--- TASK INPUTS ---
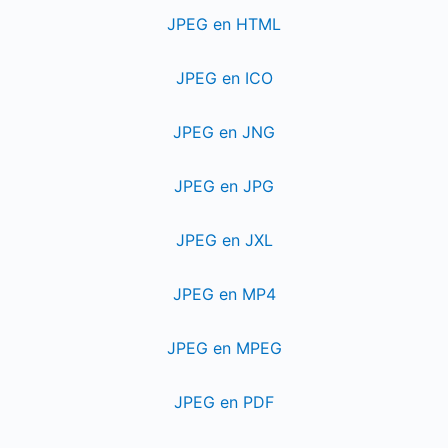
JPEG en HTML
JPEG en ICO
JPEG en JNG
JPEG en JPG
JPEG en JXL
JPEG en MP4
JPEG en MPEG
JPEG en PDF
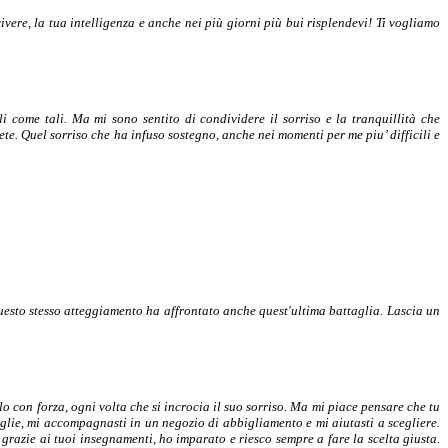
ivere, la tua intelligenza e anche nei più giorni più bui risplendevi! Ti vogliamo
li come tali. Ma mi sono sentito di condividere il sorriso e la tranquillità che
rete. Quel sorriso che ha infuso sostegno, anche nei momenti per me piu’ difficili e
uesto stesso atteggiamento ha affrontato anche quest'ultima battaglia. Lascia un
 con forza, ogni volta che si incrocia il suo sorriso. Ma mi piace pensare che tu
lie, mi accompagnasti in un negozio di abbigliamento e mi aiutasti a scegliere.
grazie ai tuoi insegnamenti, ho imparato e riesco sempre a fare la scelta giusta.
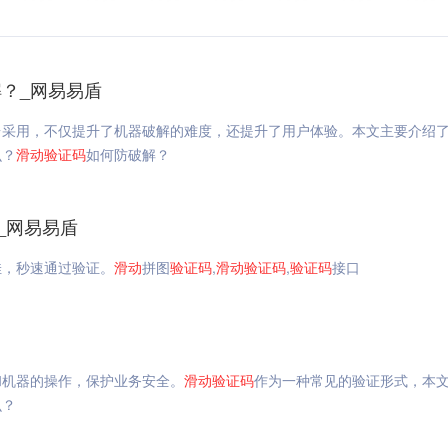
？_网易易盾
台采用，不仅提升了机器破解的难度，还提升了用户体验。本文主要介绍
么？
滑动
验证码
如何防破解？
_网易易盾
佳，秒速通过验证。
滑动
拼图
验证码
,
滑动
验证码
,
验证码
接口
和机器的操作，保护业务安全。
滑动
验证码
作为一种常见的验证形式，本
么？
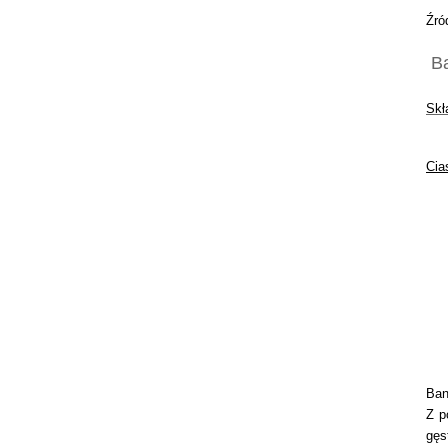
Źró
Ba
Skł
Cia
Ban
Z 
gęs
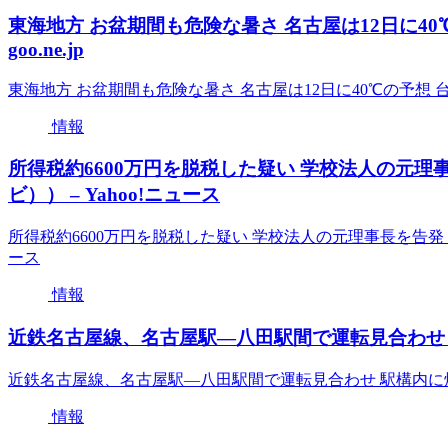
東海地方 お盆期間も危険な暑さ 名古屋は12日に40℃の
goo.ne.jp
東海地方 お盆期間も危険な暑さ 名古屋は12日に40℃の予想 台風5号の
情報
所得税約6600万円を脱税した疑い 学校法人の元
ビ）） – Yahoo!ニュース
所得税約6600万円を脱税した疑い 学校法人の元理事長を告発 
ース
情報
近鉄名古屋線、名古屋駅―八田駅間で運転見合わせ 駅
近鉄名古屋線、名古屋駅―八田駅間で運転見合わせ 駅構内に煙
情報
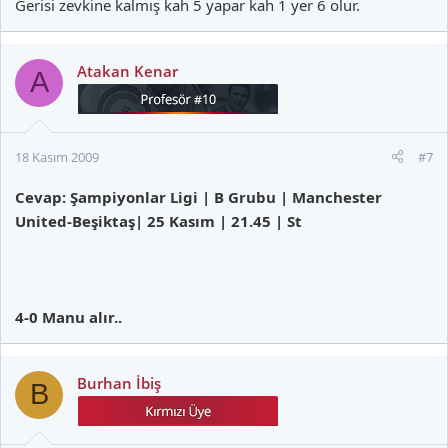
Gerisi zevkine kalmış kah 5 yapar kah 1 yer 6 olur.
Atakan Kenar
A
18 Kasım 2009
#7
Cevap: Şampiyonlar Ligi | B Grubu | Manchester
United-Beşiktaş| 25 Kasım | 21.45 | St
4-0 Manu alır..
Burhan İbiş
B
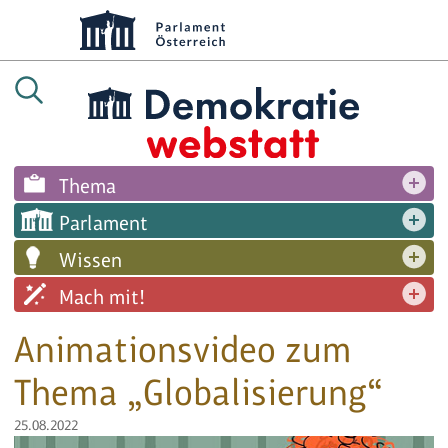
Thema
Parlament
Wissen
Mach mit!
Animationsvideo zum
Thema „Globalisierung“
25.08.2022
---
> **GOAL OF THE EXERCISE**:
Looking at the entries, count the lines where the word "JPEG" appears, and state the count by itself.

> **WRITTEN REPLY**:
8